Posted by: Paul Seda | Oct 11, 2008 12:52:51 PM

From today’s Bloomberg.com:

“Federal regulators directed Fannie Mae and Freddie Mac to start purchasing $40 billion a month of underperforming mortgage bonds as the Bush administration expands its options to buy troubled financial assets and resuscitate the U.S. economy, according to three people briefed about the plan. Fannie and Freddie began notifying bond traders last week that each company needs to buy $20 billion a month in mostly subprime, Alt-A and non-performing prime mortgage securities, according to the people, who asked not to be identified because the plans are confidential. The purchases would be separate from the U.S. Treasury's $700 billion Troubled Asset Relief Program”

So it looks like the taxpayers are being forced to by subprime-backed toxic waste, with or without the “TARP”.

Posted by: D.L. | Oct 11, 2008 12:58:20 PM

Pragmatism only keeps critical thinkers happy.

Politicians routinely exchange hope creating promises for votes, shoving pragmatism to the side.

Politicians revel in the realm of the possible not the probable.

P.S. Regarding market valuation, I see multiple compression as the main driver of the markets decline up to this point. Looking towards the next 18-24 months, I see index earnings falling at least 10-15% due to our deleveraging scenario. Am I wrong to assume earinings will crater??

Aloha

Posted by: John Wellman | Oct 11, 2008 1:18:15 PM

At best, the Business Week article is weak. At worst, it's just pandering political B.S.

First off,Preemption is a VERY broad issue, affecting all matters commerce that might happen to affect both the state and feds at the same time. If Premption is a "candidate" for this mess, then so are mortgages...or better yet--how about just saying money is a culprit?

Have you considered the implications and complications if there was no Preemption Doctrine? Talk about unintended consequences.

Next, if you lament the the failure to pass Assignee Liability provisions, then blame 40 years of a wildly dysfunctional tort system. No lender or investor would open themselves up to that kind of liability. Regulation is one thing, strangulation is another. Assignee Liability coupled with this nation's tort system would have turned states like Georgia into "forum shopping" nightmares, where the likes of Dickie Scruggs would have set up shop in search of the nearest "aggrieved" plaintiff.

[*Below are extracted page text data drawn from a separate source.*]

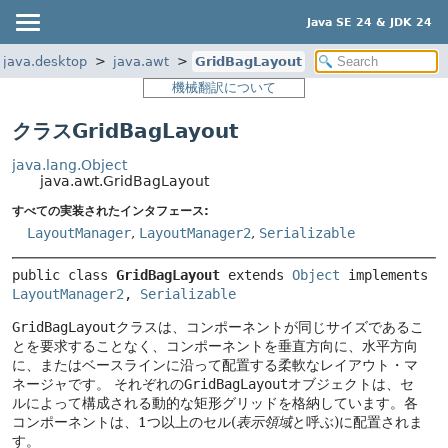
Java SE 24 & JDK 24
java.desktop
java.awt
GridBagLayout
機械翻訳について
クラスGridBagLayout
java.lang.Object
java.awt.GridBagLayout
すべての実装されたインタフェース:
LayoutManager
,
LayoutManager2
,
Serializable
public class 
GridBagLayout
extends 
Object
 implements 
LayoutManager2
, 
Serializable
GridBagLayout
クラスは、コンポーネントが同じサイズであるこ
とを要求することなく、コンポーネントを垂直方向に、水平方向
に、またはベースラインに沿って配置する柔軟なレイアウト・マ
ネージャです。
それぞれの
GridBagLayout
オブジェクトは、セ
ルによって構成される動的な矩形グリッドを格納しています。各
コンポーネントは、1つ以上のセル(
表示領域
と呼ぶ)に配置されま
す。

The federal government didn't kill the legislation, as much as state governments did as they realized that it's passage would mean that state's citizens would only be able to get mtg loans from the nearest Community Bank. No, the states themselves killed this legislation as the officials shit themselves upon learning that the passage of this legislation would have ensured the fact that they would not be re-elected. The citizens of these states HATED this legislation.

Change Preemption around to:

"Preemption...asserts that when federal and state authority over business conflict, the STATES prevail...."

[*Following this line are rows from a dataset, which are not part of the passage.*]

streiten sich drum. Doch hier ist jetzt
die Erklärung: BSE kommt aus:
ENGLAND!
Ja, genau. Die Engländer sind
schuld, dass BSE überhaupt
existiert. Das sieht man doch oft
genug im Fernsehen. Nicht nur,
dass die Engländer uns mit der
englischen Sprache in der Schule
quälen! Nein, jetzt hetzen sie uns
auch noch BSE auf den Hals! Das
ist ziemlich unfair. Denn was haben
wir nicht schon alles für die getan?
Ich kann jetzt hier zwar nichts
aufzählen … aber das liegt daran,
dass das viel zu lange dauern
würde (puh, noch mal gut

Do you really think this would have mattered? There is no way that citizens in Georgia---in the height of the real estate frenzy---while observing the hyper appreciation of homes in FLA, would have said, "I'm sure glad our state leaders are looking out for us and banished all those bad mortgage companies that would allow me to a home with zero down aren't allowed in our state. I'm sure glad we have 5% appreiciaiton and
I'm not not jealous of their 20% appreciaiton."

There's no way. This article addresses nothing.

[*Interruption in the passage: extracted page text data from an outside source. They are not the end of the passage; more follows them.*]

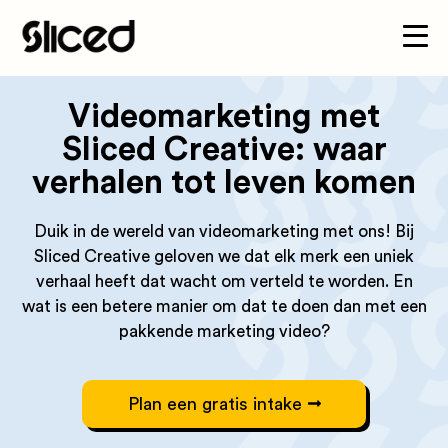
Videomarketing met
Sliced Creative: waar
verhalen tot leven komen
Duik in de wereld van videomarketing met ons! Bij
Sliced Creative geloven we dat elk merk een uniek
verhaal heeft dat wacht om verteld te worden. En
wat is een betere manier om dat te doen dan met een
pakkende marketing video?
Plan een gratis intake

Posted by: Dan Duncan | Oct 11, 2008 1:20:33 PM

There's a reason that we honor people like Benjamin Franklin, Alexander Hamilton and George Washington in this country, and the reason is that they organized a Constitution that put the Federal Government in a position to regulate (among other things) interstate commerce so that we lived in a United States of America instead of a congerie of independent states.

BW's absurd suggestion that each state have its own mortgage laws should have no further time wasted upon it, especially in the current circumstances.